→ **Work task**
Repeat the entries below exactly as they appear, with no pictures.
** Data supplied follows **
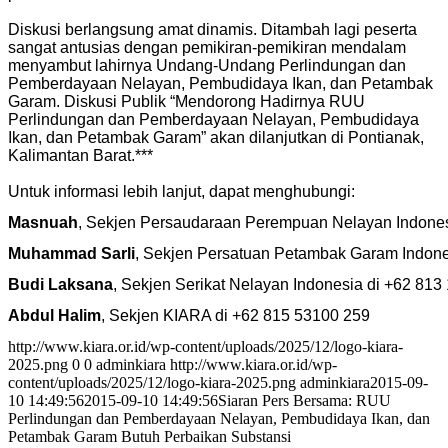
Diskusi berlangsung amat dinamis. Ditambah lagi peserta
sangat antusias dengan pemikiran-pemikiran mendalam
menyambut lahirnya Undang-Undang Perlindungan dan
Pemberdayaan Nelayan, Pembudidaya Ikan, dan Petambak
Garam. Diskusi Publik “Mendorong Hadirnya RUU
Perlindungan dan Pemberdayaan Nelayan, Pembudidaya
Ikan, dan Petambak Garam” akan dilanjutkan di Pontianak,
Kalimantan Barat.***
Untuk informasi lebih lanjut, dapat menghubungi:
Masnuah
, Sekjen Persaudaraan Perempuan Nelayan Indones
Muhammad Sarli
, Sekjen Persatuan Petambak Garam Indone
Budi Laksana
, Sekjen Serikat Nelayan Indonesia di +62 813
Abdul Halim
, Sekjen KIARA di +62 815 53100 259 
http://www.kiara.or.id/wp-content/uploads/2025/12/logo-kiara-
2025.png
0
0
adminkiara
http://www.kiara.or.id/wp-
content/uploads/2025/12/logo-kiara-2025.png
adminkiara
2015-09-
10 14:49:56
2015-09-10 14:49:56
Siaran Pers Bersama: RUU
Perlindungan dan Pemberdayaan Nelayan, Pembudidaya Ikan, dan
Petambak Garam Butuh Perbaikan Substansi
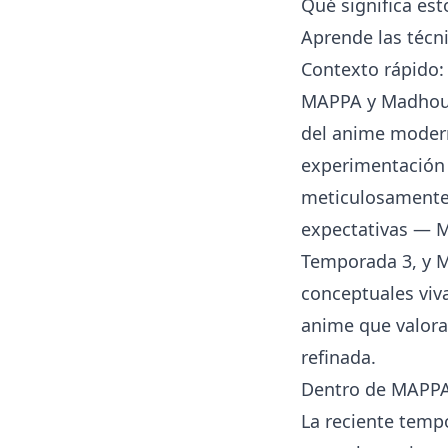
Qué significa est
Aprende las técn
Contexto rápido
MAPPA y Madhous
del anime modern
experimentación 
meticulosamente
expectativas — M
Temporada 3, y M
conceptuales viva
anime que valora 
refinada.
Dentro de MAPPA:
La reciente temp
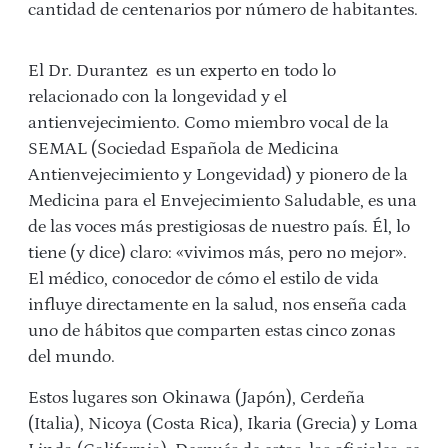
cantidad de centenarios por número de habitantes.
El Dr. Durantez es un experto en todo lo
relacionado con la longevidad y el
antienvejecimiento. Como miembro vocal de la
SEMAL (Sociedad Española de Medicina
Antienvejecimiento y Longevidad) y pionero de la
Medicina para el Envejecimiento Saludable, es una
de las voces más prestigiosas de nuestro país. Él, lo
tiene (y dice) claro: «vivimos más, pero no mejor».
El médico, conocedor de cómo el estilo de vida
influye directamente en la salud, nos enseña cada
uno de hábitos que comparten estas cinco zonas
del mundo.
Estos lugares son Okinawa (Japón), Cerdeña
(Italia), Nicoya (Costa Rica), Ikaria (Grecia) y Loma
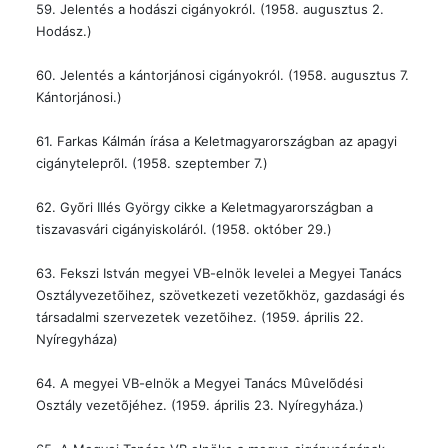
59. Jelentés a hodászi cigányokról. (1958. augusztus 2.
Hodász.)
60. Jelentés a kántorjánosi cigányokról. (1958. augusztus 7.
Kántorjánosi.)
61. Farkas Kálmán írása a Keletmagyarországban az apagyi
cigányteleprõl. (1958. szeptember 7.)
62. Gyõri Illés György cikke a Keletmagyarországban a
tiszavasvári cigányiskoláról. (1958. október 29.)
63. Fekszi István megyei VB-elnök levelei a Megyei Tanács
Osztályvezetõihez, szövetkezeti vezetõkhöz, gazdasági és
társadalmi szervezetek vezetõihez. (1959. április 22.
Nyíregyháza)
64. A megyei VB-elnök a Megyei Tanács Mûvelõdési
Osztály vezetõjéhez. (1959. április 23. Nyíregyháza.)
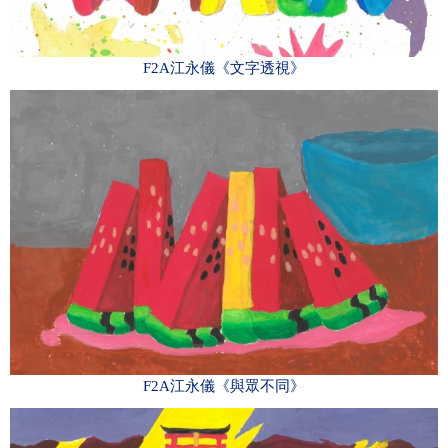
F2A江永儀《文字透視》
F2A江永儀《與眾不同》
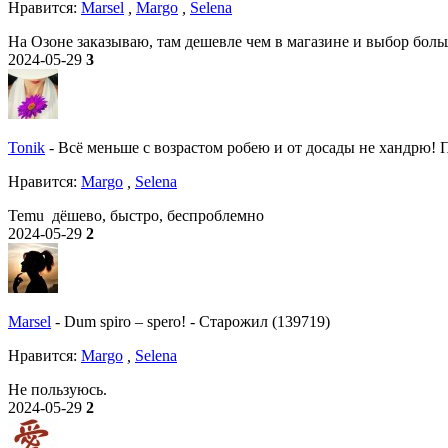
Нравитcя:
Marsel
,
Margo
,
Selena
На Озоне заказываю, там дешевле чем в магазине и выбор боль
2024-05-29
3
Tonik
-
Всё меньше с возрастом робею и от досады не хандрю! По
Нравитcя:
Margo
,
Selena
Temu дёшево, быстро, беспроблемно
2024-05-29
2
Marsel
-
Dum spiro – spero!
-
Старожил (139719)
Нравитcя:
Margo
,
Selena
Не пользуюсь.
2024-05-29
2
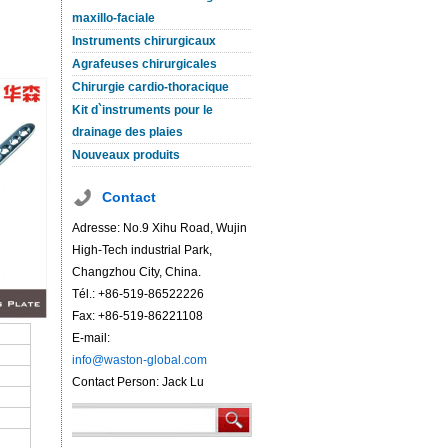
maxillo-faciale
Instruments chirurgicaux
Agrafeuses chirurgicales
Chirurgie cardio-thoracique
Kit d`instruments pour le
drainage des plaies
Nouveaux produits
Contact
Adresse: No.9 Xihu Road, Wujin
High-Tech industrial Park,
Changzhou City, China.
Tél.: +86-519-86522226
Fax: +86-519-86221108
E-mail:
info@waston-global.com
Contact Person: Jack Lu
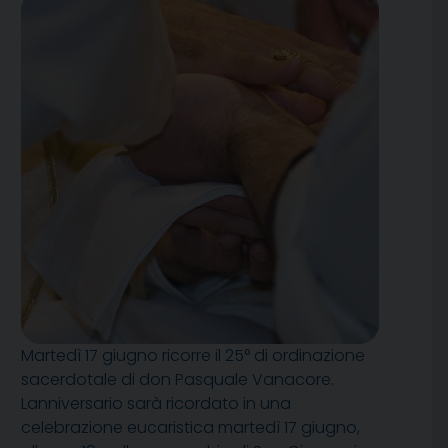
Martedì 17 giugno ricorre il 25° di ordinazione
sacerdotale di don Pasquale Vanacore.
Lanniversario sarà ricordato in una
celebrazione eucaristica martedì 17 giugno,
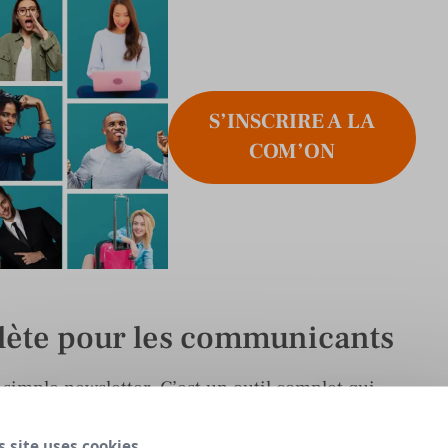
S’INSCRIRE A LA
COM’ON
lète pour les communicants
simple newsletter. C’est un outil complet qui
 ressources indispensables pour les
s site uses cookies,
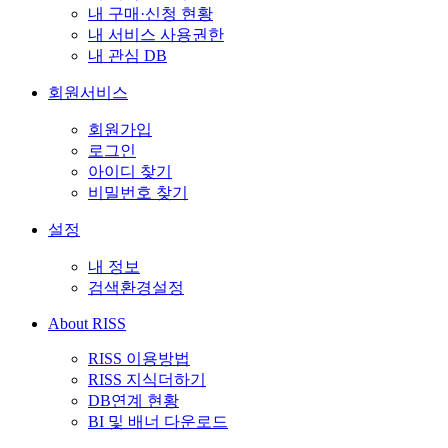
내 구매·신청 현황
내 서비스 사용권한
내 관심 DB
회원서비스
회원가입
로그인
아이디 찾기
비밀번호 찾기
설정
내 정보
검색환경설정
About RISS
RISS 이용방법
RISS 지식더하기
DB연계 현황
BI 및 배너 다운로드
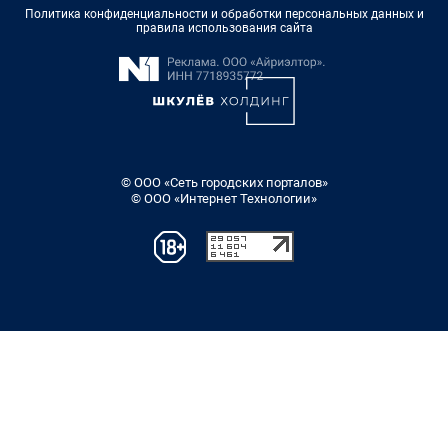
Политика конфиденциальности и обработки персональных данных и
правила использования сайта
© ООО «Сеть городских порталов»
© ООО «Интернет Технологии»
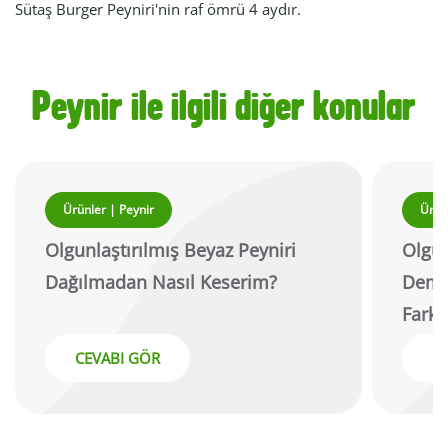
Sütaş Burger Peyniri'nin raf ömrü 4 aydır.
Peynir ile ilgili diğer konular
Ürünler | Peynir
Ürün
Olgunlaştırılmış Beyaz Peyniri
Olgun
Dağılmadan Nasıl Keserim?
Demek
Farkı
CEVABI GÖR
C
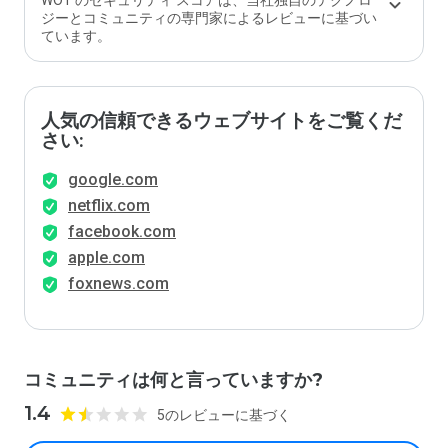
WOT のセキュリティ スコアは、当社独自のテクノロ
か？
ジーとコミュニティの専門家によるレビューに基づい
ています。
人気の信頼できるウェブサイトをご覧くだ
さい:
google.com
netflix.com
facebook.com
apple.com
foxnews.com
コミュニティは何と言っていますか?
1.4
5のレビューに基づく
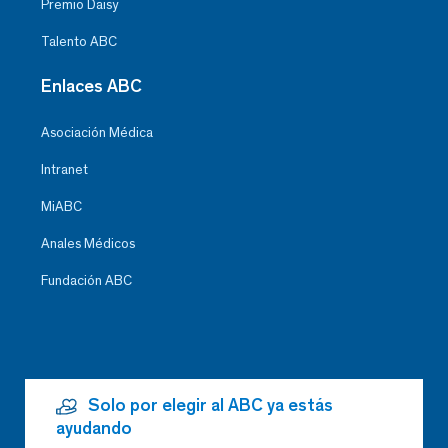
Premio Daisy
Talento ABC
Enlaces ABC
Asociación Médica
Intranet
MiABC
Anales Médicos
Fundación ABC
Solo por elegir al ABC ya estás
ayudando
** End of Data supplied **
→ **Output of the task**
Diskusi berlangsung amat dinamis. Ditambah lagi peserta
sangat antusias dengan pemikiran-pemikiran mendalam
menyambut lahirnya Undang-Undang Perlindungan dan
Pemberdayaan Nelayan, Pembudidaya Ikan, dan Petambak
Garam. Diskusi Publik “Mendorong Hadirnya RUU
Perlindungan dan Pemberdayaan Nelayan, Pembudidaya
Ikan, dan Petambak Garam” akan dilanjutkan di Pontianak,
Kalimantan Barat.***
Untuk informasi lebih lanjut, dapat menghubungi:
Masnuah
, Sekjen Persaudaraan Perempuan Nelayan Indones
Muhammad Sarli
, Sekjen Persatuan Petambak Garam Indone
Budi Laksana
, Sekjen Serikat Nelayan Indonesia di +62 813
Abdul Halim
, Sekjen KIARA di +62 815 53100 259 
http://www.kiara.or.id/wp-content/uploads/2025/12/logo-kiara-
2025.png
0
0
adminkiara
http://www.kiara.or.id/wp-
content/uploads/2025/12/logo-kiara-2025.png
adminkiara
2015-09-
10 14:49:56
2015-09-10 14:49:56
Siaran Pers Bersama: RUU
Perlindungan dan Pemberdayaan Nelayan, Pembudidaya Ikan, dan
Petambak Garam Butuh Perbaikan Substansi
Qué significa est
Aprende las técn
Contexto rápido
MAPPA y Madhous
del anime modern
experimentación 
meticulosamente
expectativas — M
Temporada 3, y M
conceptuales viva
anime que valora 
refinada.
Dentro de MAPPA:
La reciente temp
cantidad de centenarios por número de habitantes.
El Dr. Durantez es un experto en todo lo
relacionado con la longevidad y el
antienvejecimiento. Como miembro vocal de la
SEMAL (Sociedad Española de Medicina
Antienvejecimiento y Longevidad) y pionero de la
Medicina para el Envejecimiento Saludable, es una
de las voces más prestigiosas de nuestro país. Él, lo
tiene (y dice) claro: «vivimos más, pero no mejor».
El médico, conocedor de cómo el estilo de vida
influye directamente en la salud, nos enseña cada
uno de hábitos que comparten estas cinco zonas
del mundo.
Estos lugares son Okinawa (Japón), Cerdeña
(Italia), Nicoya (Costa Rica), Ikaria (Grecia) y Loma
59. Jelentés a hodászi cigányokról. (1958. augusztus 2.
Hodász.)
60. Jelentés a kántorjánosi cigányokról. (1958. augusztus 7.
Kántorjánosi.)
61. Farkas Kálmán írása a Keletmagyarországban az apagyi
cigányteleprõl. (1958. szeptember 7.)
62. Gyõri Illés György cikke a Keletmagyarországban a
tiszavasvári cigányiskoláról. (1958. október 29.)
63. Fekszi István megyei VB-elnök levelei a Megyei Tanács
Osztályvezetõihez, szövetkezeti vezetõkhöz, gazdasági és
társadalmi szervezetek vezetõihez. (1959. április 22.
Nyíregyháza)
64. A megyei VB-elnök a Megyei Tanács Mûvelõdési
Osztály vezetõjéhez. (1959. április 23. Nyíregyháza.)
F2A江永儀《文字透視》
F2A江永儀《與眾不同》
Нравитcя:
Marsel
,
Margo
,
Selena
На Озоне заказываю, там дешевле чем в магазине и выбор боль
2024-05-29
3
Tonik
-
Всё меньше с возрастом робею и от досады не хандрю! По
Нравитcя:
Margo
,
Selena
Temu дёшево, быстро, беспроблемно
2024-05-29
2
Marsel
-
Dum spiro – spero!
-
Старожил (139719)
Нравитcя:
Margo
,
Selena
Не пользуюсь.
2024-05-29
2
maxillo-faciale
Instruments chirurgicaux
Agrafeuses chirurgicales
Chirurgie cardio-thoracique
Kit d`instruments pour le
drainage des plaies
Nouveaux produits
Contact
Adresse: No.9 Xihu Road, Wujin
High-Tech industrial Park,
Changzhou City, China.
Tél.: +86-519-86522226
Fax: +86-519-86221108
E-mail:
info@waston-global.com
Contact Person: Jack Lu
Martedì 17 giugno ricorre il 25° di ordinazione
sacerdotale di don Pasquale Vanacore.
Lanniversario sarà ricordato in una
celebrazione eucaristica martedì 17 giugno,
S’INSCRIRE A LA
COM’ON
lète pour les communicants
simple newsletter. C’est un outil complet qui
 ressources indispensables pour les
s site uses cookies,
내 구매·신청 현황
내 서비스 사용권한
내 관심 DB
회원서비스
회원가입
로그인
아이디 찾기
비밀번호 찾기
설정
내 정보
검색환경설정
About RISS
RISS 이용방법
RISS 지식더하기
DB연계 현황
BI 및 배너 다운로드
Политика конфиденциальности и обработки персональных данных и
правила использования сайта
© ООО «Сеть городских порталов»
© ООО «Интернет Технологии»
Sütaş Burger Peyniri'nin raf ömrü 4 aydır.
Peynir ile ilgili diğer konular
Ürünler | Peynir
Ürün
Olgunlaştırılmış Beyaz Peyniri
Olgun
Dağılmadan Nasıl Keserim?
Demek
Farkı
CEVABI GÖR
C
WOT のセキュリティ スコアは、当社独自のテクノロ
か？
ジーとコミュニティの専門家によるレビューに基づい
ています。
人気の信頼できるウェブサイトをご覧くだ
さい:
google.com
netflix.com
facebook.com
apple.com
foxnews.com
コミュニティは何と言っていますか?
1.4
5のレビューに基づく
Premio Daisy
Talento ABC
Enlaces ABC
Asociación Médica
Intranet
MiABC
Anales Médicos
Fundación ABC
Solo por elegir al ABC ya estás
ayudando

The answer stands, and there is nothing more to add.